BEGIN

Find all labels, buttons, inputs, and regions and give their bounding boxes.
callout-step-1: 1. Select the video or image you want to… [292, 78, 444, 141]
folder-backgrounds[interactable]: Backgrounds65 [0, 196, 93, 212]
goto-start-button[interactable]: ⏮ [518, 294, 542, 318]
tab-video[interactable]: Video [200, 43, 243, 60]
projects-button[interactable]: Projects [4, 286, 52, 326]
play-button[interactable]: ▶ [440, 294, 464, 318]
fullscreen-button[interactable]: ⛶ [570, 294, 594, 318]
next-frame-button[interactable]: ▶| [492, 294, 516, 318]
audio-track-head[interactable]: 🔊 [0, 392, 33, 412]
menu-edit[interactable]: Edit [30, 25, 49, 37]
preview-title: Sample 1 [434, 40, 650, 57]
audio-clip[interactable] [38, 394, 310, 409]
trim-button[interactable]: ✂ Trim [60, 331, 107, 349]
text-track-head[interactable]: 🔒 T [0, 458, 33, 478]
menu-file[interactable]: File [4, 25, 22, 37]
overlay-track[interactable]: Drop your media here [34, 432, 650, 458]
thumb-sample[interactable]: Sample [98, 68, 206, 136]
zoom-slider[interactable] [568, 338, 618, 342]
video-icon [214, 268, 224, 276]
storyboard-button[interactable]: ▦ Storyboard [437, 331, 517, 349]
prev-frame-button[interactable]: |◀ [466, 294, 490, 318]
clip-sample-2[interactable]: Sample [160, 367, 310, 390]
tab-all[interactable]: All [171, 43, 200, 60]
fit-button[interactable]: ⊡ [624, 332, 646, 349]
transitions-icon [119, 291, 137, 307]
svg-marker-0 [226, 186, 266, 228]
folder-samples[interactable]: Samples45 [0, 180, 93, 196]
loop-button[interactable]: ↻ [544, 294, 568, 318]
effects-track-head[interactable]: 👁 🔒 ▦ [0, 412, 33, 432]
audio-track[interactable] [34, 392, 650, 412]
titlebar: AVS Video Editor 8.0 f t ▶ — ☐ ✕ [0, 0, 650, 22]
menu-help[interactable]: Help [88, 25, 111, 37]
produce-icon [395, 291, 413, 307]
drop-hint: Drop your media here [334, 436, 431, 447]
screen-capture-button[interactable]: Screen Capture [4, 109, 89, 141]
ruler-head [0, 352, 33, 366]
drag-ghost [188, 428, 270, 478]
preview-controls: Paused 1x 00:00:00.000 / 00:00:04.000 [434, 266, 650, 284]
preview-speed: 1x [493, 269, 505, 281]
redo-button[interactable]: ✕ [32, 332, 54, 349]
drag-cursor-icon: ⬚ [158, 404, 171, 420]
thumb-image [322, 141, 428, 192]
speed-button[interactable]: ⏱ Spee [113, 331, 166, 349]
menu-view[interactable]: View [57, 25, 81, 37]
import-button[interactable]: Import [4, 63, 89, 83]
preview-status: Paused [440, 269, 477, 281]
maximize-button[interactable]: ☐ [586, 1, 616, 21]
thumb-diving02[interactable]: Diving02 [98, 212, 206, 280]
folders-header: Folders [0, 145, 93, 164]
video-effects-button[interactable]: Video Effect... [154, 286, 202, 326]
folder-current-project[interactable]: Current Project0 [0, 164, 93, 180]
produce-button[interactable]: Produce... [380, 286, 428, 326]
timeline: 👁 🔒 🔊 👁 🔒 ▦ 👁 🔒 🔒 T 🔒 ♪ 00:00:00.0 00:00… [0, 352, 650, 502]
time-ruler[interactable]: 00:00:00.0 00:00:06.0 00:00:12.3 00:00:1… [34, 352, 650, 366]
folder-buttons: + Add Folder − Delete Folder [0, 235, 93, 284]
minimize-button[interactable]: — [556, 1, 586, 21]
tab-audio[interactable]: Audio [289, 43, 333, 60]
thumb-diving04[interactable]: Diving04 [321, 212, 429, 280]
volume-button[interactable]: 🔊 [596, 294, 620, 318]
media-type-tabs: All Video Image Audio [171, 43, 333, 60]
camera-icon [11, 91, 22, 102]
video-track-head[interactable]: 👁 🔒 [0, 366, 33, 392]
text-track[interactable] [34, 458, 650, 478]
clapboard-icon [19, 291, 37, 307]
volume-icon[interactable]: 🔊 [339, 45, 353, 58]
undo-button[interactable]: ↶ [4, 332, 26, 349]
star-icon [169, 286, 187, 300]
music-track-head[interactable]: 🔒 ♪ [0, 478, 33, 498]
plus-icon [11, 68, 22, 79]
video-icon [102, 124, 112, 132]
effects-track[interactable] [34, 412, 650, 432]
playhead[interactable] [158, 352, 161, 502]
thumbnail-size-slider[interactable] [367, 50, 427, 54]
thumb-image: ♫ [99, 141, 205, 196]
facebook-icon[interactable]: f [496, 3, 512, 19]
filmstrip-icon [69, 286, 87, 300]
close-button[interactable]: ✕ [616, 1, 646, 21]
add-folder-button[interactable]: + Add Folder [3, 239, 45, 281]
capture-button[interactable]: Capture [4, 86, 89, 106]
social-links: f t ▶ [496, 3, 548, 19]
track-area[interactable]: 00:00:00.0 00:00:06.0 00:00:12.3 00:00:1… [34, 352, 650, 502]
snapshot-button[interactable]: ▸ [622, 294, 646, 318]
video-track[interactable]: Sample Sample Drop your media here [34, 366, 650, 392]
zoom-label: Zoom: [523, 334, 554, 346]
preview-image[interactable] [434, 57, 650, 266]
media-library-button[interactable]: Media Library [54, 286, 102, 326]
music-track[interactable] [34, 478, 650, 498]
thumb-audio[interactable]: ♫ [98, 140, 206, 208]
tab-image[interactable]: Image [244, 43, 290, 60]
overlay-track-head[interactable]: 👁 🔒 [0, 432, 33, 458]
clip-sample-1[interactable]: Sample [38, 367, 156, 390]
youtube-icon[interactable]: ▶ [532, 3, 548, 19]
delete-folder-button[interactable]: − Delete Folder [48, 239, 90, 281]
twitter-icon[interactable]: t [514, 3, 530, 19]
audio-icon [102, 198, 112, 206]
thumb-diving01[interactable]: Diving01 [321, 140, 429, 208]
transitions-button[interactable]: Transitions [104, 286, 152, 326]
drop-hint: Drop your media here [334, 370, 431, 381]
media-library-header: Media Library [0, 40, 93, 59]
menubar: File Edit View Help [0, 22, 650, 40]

END
BEGIN

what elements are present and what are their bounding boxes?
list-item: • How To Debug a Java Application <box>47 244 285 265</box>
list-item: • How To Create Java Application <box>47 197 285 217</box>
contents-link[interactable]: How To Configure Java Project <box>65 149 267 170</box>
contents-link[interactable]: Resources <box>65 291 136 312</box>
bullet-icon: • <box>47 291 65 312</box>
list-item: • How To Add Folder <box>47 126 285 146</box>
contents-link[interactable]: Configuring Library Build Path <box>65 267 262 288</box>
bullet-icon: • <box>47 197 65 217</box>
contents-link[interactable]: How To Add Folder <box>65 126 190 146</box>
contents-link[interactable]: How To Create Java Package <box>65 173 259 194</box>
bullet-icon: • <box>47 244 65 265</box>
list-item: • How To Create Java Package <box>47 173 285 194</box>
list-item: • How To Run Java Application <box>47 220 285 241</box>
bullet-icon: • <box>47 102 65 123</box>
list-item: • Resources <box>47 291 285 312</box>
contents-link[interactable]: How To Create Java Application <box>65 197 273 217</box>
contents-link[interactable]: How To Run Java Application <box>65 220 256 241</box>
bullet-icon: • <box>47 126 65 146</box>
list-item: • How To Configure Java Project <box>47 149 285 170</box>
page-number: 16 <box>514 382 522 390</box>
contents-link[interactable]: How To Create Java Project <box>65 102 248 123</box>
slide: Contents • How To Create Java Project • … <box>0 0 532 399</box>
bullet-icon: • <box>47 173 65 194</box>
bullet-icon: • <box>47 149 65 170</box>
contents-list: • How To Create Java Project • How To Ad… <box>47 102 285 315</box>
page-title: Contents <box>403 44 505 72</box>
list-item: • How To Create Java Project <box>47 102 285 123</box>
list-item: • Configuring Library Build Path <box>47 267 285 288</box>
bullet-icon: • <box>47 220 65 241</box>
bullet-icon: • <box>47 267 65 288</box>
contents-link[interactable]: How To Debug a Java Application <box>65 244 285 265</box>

END

Wherever the word "header" turns up in a line of the entries above, copy that line.

◆ WRITTEN ANSWER:
folders-header: Folders [0, 145, 93, 164]
media-library-header: Media Library [0, 40, 93, 59]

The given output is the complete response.